While 2-DE has represented the golden standard for comprehensive proteome analysis for many years [48],the more generic nature of high-resolution tandem mass spectrometry coupled to one- or multidimensional high-performance liquid chromatography (HPLC-MS/MS) [49] meanwhile has superseded the 2-DE technique. In the so called “shotgun (phospho) proteomics” approach, extracted proteins of a cell population are first digested by a specific protease before being subjected to HPLC-MS/MS for separation and detection.
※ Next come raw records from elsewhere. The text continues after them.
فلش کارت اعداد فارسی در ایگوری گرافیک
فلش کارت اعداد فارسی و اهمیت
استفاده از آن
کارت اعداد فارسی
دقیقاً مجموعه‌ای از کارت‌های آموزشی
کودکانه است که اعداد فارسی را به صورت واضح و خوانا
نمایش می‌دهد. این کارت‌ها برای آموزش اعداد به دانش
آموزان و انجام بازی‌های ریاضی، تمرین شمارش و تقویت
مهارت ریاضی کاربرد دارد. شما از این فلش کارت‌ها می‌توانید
The breakthrough in the technical development, which enabled the use of HPLC-MS/MS as a comprehensive revelation engine for proteins and peptides, was the invention of soft ionization techniques such as ESI (electrospray ionization) [50], which enable the direct mass spectrometric analysis of biological samples from liquid, often aqueous solutions. Nowadays, mass spectrometry is the primary identification and quantification tool for comprehensive phosphoproteomics [51, 52]. Moreover, identification technologies based upon the gas-phase fragmentation of peptide ions [53] and the matching of the resulting set of fragment ions with protein sequence databases [54,55,56] have laid the ground for the high-throughput identification and quantification of proteins in proteomic samples, enabling the analysis of more than 10,000 proteins in a single 12-day experiment [57].
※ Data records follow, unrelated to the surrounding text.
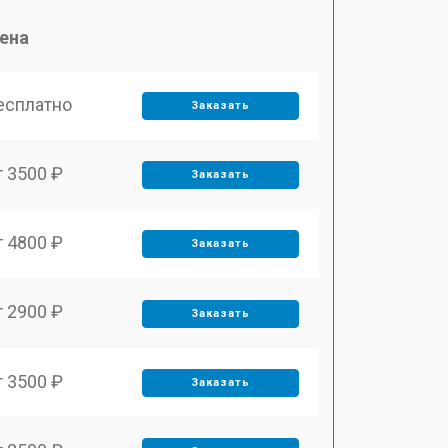
ена
есплатно
Заказать
т 3500 ₽
Заказать
т 4800 ₽
Заказать
т 2900 ₽
Заказать
т 3500 ₽
Заказать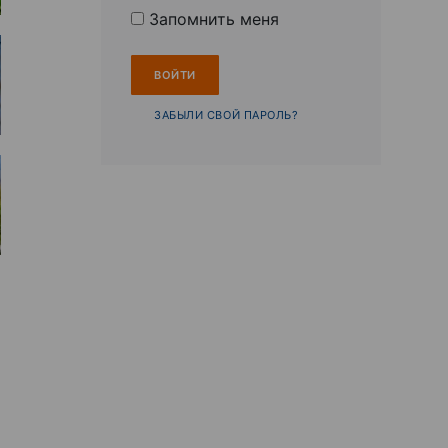
Запомнить меня
ЗАБЫЛИ СВОЙ ПАРОЛЬ?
HPLC-MS/MS workflow for phosphoproteomics

A typical experimental design of a phosphoproteomics study first involves the isolation of the phosphoproteins, which is done by cell lysis in a lysis buffer assuring phosphatase and protease inhibition. After a complex sample preparation procedure of denaturation, reduction, and alkylation, the isolated proteins are digested into peptides. This is normally done by using proteases such as trypsin, chymotrypsin, or LysC, which provide peptides of a size highly suitable for mass spectrometric investigation [58]. Combinatorial approaches that complement trypsin by multiple proteases help to overcome the drawback of tryptic digestion, which often results in missing particular cleavage sites, particularly in the case of phosphorylation or other post translational modifications [59].
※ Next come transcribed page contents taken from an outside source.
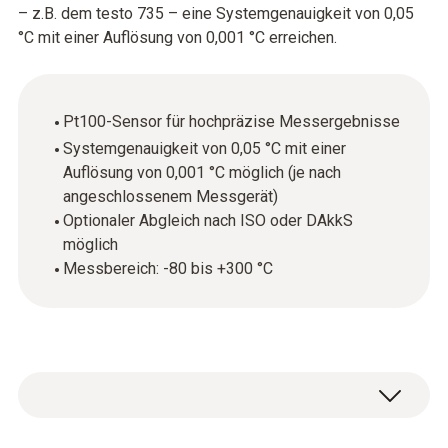
– z.B. dem testo 735 – eine Systemgenauigkeit von 0,05
°C mit einer Auflösung von 0,001 °C erreichen.
Pt100-Sensor für hochpräzise Messergebnisse
Systemgenauigkeit von 0,05 °C mit einer
Auflösung von 0,001 °C möglich (je nach
angeschlossenem Messgerät)
Optionaler Abgleich nach ISO oder DAkkS
möglich
Messbereich: -80 bis +300 °C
In contrast to the sample preparation in proteomics, the workflow for phosphoproteomics has to be expanded by procedures for phosphopeptide enrichment. Since the complexity of the cellular proteome hinders the direct analysis of phosphopeptides that are usually present in concentrations much lower than their non-phosphorylated analogues, further fractionation and phosphopeptide enrichment is needed to investigate the phosphoproteome. Different enrichment and fractionation methods have been applied, which were recently reviewed [51]. Typically, enrichment strategies rely on affinity chromatography taking advantage of the phosphate-specific binding abilities of certain metal oxides [60] (titanium dioxide, tin oxide [61]) or of immobilized metal ions such as Fe3+ [62] or Ga3+ [63]. The corresponding chromatographic modes have been termed metal oxide affinity chromatography (MOAC) or immobilized metal affinity chromatography (IMAC).

Since the detection of phosphorylated tyrosines is superimposed by the higher abundant serine and threonine phosphorylations in conventional shotgun phosphoproteomics approaches, immunoprecipitation based on phosphotyrosine antibodies has been implemented as an alternative enrichment strategy. Thus, the targeted enrichment of phosphorylated tyrosines prior to HPLC-MS detection improves the coverage of the phosphoproteome, especially when focusing on tyrosine phosphorylation by tyrosine kinases [51, 64, 65].

Furthermore, multidimensional chromatographic separations are usually applied for extensive fractionation of (phospho-) peptides [66]. Thereby the sample complexity is reduced and the instrument sensitivity is increased. Since peptides may contain both acidic and basic side chains, they can bear, depending on the pH of the solution, a positive or negative net charge, making them amenable to both cation- and anion-exchange chromatography [67]. Moreover, phosphorylation introduces a negative charge, thereby increasing the negative or decreasing the positive charge of a peptide, usually also resulting in a more hydrophilic nature of the phosphopeptides. Therefore, hydrophilic chromatographic separation techniques or combinations of charge-based/hydrophilic interaction modes are applicable [68].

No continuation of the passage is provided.